━━━ DATA FOR THIS EXERCISE ━━━

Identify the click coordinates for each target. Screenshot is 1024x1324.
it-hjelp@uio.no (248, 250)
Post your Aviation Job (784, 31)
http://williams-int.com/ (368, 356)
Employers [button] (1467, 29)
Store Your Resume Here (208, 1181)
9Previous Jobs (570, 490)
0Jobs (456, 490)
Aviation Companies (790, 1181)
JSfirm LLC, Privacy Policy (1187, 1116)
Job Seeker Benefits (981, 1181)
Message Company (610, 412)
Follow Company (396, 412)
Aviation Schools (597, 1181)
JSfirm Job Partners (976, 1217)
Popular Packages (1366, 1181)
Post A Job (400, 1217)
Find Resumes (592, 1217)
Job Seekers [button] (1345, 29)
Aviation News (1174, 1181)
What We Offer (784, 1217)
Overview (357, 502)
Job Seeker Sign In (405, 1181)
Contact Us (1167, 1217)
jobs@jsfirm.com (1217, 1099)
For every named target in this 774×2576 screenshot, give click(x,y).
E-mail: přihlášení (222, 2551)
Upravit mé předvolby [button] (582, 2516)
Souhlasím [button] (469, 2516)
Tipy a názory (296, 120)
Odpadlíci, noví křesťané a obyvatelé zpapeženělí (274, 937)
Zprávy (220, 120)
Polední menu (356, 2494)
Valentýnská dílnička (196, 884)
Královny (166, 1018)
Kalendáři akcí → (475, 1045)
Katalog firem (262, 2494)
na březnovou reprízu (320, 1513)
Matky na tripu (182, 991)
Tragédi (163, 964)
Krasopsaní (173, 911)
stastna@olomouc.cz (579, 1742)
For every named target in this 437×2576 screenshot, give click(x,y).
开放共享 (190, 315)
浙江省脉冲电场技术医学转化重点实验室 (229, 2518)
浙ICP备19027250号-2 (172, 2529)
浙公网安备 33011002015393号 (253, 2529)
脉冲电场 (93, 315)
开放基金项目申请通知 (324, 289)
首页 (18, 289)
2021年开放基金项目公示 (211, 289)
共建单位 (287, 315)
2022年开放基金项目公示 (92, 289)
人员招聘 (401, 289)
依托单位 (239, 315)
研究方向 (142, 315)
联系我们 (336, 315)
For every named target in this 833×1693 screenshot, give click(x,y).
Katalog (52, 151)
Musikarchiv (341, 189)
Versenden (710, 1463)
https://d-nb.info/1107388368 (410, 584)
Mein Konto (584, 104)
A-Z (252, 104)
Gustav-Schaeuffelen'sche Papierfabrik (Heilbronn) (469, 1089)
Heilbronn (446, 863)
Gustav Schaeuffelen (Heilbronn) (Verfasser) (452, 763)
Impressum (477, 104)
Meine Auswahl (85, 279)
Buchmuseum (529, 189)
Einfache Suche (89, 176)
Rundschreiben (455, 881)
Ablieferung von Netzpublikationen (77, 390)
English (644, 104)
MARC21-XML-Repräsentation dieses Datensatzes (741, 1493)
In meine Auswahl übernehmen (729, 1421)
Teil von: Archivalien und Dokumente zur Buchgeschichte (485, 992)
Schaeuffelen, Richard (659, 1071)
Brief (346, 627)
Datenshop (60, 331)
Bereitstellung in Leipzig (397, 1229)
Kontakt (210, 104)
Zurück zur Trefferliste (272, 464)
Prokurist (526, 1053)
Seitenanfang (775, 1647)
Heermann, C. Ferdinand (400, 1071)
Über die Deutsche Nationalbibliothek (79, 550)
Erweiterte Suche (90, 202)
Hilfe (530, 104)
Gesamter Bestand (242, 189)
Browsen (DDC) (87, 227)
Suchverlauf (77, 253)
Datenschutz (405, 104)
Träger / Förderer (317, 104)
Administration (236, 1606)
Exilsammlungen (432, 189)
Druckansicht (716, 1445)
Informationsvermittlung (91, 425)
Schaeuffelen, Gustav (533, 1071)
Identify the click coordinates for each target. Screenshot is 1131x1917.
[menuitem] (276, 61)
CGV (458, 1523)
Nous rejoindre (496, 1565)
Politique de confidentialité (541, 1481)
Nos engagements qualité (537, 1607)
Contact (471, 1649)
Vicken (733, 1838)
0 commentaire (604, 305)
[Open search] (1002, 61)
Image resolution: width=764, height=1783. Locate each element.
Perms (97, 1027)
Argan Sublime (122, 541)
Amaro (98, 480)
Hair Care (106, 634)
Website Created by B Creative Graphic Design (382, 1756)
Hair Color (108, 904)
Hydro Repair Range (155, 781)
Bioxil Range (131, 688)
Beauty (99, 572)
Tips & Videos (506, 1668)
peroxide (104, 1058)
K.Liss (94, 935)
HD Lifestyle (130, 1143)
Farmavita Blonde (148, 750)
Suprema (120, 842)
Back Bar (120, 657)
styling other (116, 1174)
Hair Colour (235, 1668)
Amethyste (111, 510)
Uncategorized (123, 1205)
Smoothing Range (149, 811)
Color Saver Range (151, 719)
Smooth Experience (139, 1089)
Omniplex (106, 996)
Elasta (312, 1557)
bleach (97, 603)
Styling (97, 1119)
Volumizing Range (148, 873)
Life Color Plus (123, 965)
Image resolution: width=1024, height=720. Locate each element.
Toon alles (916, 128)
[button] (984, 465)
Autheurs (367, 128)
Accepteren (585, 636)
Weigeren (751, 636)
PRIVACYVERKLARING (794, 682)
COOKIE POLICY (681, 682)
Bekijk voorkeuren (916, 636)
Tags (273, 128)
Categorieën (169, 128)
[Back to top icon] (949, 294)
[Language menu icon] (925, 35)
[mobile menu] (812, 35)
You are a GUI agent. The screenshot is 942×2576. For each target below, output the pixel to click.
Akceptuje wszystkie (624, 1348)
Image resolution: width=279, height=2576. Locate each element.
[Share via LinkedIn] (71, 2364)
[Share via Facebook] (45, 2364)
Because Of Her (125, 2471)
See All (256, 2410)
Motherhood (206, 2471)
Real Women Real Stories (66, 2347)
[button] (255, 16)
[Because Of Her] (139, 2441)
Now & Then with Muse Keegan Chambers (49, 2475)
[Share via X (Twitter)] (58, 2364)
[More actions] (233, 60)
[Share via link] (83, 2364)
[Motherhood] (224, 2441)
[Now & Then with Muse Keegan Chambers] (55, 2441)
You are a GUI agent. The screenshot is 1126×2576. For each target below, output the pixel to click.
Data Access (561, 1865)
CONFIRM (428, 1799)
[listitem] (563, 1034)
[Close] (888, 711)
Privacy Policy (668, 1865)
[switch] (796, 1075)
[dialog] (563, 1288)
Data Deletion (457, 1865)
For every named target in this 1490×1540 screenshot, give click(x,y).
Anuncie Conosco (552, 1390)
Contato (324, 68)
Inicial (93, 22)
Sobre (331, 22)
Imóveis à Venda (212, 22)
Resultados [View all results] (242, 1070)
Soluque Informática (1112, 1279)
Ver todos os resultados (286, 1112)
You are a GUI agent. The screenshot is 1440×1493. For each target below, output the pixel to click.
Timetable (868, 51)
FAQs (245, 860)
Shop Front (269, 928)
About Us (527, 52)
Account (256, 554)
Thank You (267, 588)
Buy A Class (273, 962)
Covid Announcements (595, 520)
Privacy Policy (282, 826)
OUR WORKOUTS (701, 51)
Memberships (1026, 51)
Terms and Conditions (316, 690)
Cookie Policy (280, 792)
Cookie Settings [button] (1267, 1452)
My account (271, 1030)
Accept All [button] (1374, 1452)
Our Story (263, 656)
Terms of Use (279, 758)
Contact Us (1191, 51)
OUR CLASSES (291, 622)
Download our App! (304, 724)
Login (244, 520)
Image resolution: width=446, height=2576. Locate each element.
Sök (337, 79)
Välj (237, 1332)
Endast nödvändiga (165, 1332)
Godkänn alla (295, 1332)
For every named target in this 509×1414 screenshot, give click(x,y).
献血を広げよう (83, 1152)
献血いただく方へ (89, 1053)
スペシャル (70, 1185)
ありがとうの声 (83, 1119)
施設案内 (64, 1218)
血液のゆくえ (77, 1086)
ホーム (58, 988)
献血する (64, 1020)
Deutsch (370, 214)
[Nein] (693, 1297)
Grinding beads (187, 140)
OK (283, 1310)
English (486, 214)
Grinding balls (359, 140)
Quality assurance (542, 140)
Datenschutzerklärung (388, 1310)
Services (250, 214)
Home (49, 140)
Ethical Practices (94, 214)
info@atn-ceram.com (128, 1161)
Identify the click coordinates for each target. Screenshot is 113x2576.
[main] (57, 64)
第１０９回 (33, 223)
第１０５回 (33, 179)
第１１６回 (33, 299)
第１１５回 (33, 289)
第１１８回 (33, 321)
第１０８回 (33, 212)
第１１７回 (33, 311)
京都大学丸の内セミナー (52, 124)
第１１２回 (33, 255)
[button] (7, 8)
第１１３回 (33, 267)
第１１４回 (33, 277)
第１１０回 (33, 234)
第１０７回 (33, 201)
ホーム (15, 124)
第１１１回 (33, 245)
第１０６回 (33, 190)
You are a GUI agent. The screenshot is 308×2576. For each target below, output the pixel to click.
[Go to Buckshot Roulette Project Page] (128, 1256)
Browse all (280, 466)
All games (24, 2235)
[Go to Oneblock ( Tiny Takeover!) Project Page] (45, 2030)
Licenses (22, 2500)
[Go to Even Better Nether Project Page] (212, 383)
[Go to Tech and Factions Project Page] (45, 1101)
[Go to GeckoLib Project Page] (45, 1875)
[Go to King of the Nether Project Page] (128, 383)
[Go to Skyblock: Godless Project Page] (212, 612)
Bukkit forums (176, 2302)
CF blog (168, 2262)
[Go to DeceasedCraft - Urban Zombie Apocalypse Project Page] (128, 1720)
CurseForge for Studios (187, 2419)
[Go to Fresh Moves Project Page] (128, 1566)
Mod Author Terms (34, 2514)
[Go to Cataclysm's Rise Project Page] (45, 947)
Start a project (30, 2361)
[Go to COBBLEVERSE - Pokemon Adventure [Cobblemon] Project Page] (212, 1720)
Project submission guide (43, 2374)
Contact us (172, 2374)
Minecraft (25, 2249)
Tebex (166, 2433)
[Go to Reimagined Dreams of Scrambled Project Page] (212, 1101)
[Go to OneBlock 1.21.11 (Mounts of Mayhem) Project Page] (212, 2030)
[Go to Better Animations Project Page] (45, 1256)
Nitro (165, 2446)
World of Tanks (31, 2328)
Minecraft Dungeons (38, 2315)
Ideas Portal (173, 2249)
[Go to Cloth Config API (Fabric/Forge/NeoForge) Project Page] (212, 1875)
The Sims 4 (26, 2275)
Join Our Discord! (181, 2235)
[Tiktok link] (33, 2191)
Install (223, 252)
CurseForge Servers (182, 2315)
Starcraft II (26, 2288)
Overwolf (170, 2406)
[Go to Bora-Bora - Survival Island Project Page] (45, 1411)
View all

━━━

TASK: The required answer is the run of lines above, starting at the line with "[main] (57, 64)" and ending at the line with "Project submission guide (43, 2374)", reproduced exactly with both ends.

EXPECTED ANSWER:
[main] (57, 64)
第１０９回 (33, 223)
第１０５回 (33, 179)
第１１６回 (33, 299)
第１１５回 (33, 289)
第１１８回 (33, 321)
第１０８回 (33, 212)
第１１７回 (33, 311)
京都大学丸の内セミナー (52, 124)
第１１２回 (33, 255)
[button] (7, 8)
第１１３回 (33, 267)
第１１４回 (33, 277)
第１１０回 (33, 234)
第１０７回 (33, 201)
ホーム (15, 124)
第１１１回 (33, 245)
第１０６回 (33, 190)
You are a GUI agent. The screenshot is 308×2576. For each target below, output the pixel to click.
[Go to Buckshot Roulette Project Page] (128, 1256)
Browse all (280, 466)
All games (24, 2235)
[Go to Oneblock ( Tiny Takeover!) Project Page] (45, 2030)
Licenses (22, 2500)
[Go to Even Better Nether Project Page] (212, 383)
[Go to Tech and Factions Project Page] (45, 1101)
[Go to GeckoLib Project Page] (45, 1875)
[Go to King of the Nether Project Page] (128, 383)
[Go to Skyblock: Godless Project Page] (212, 612)
Bukkit forums (176, 2302)
CF blog (168, 2262)
[Go to DeceasedCraft - Urban Zombie Apocalypse Project Page] (128, 1720)
CurseForge for Studios (187, 2419)
[Go to Fresh Moves Project Page] (128, 1566)
Mod Author Terms (34, 2514)
[Go to Cataclysm's Rise Project Page] (45, 947)
Start a project (30, 2361)
[Go to COBBLEVERSE - Pokemon Adventure [Cobblemon] Project Page] (212, 1720)
Project submission guide (43, 2374)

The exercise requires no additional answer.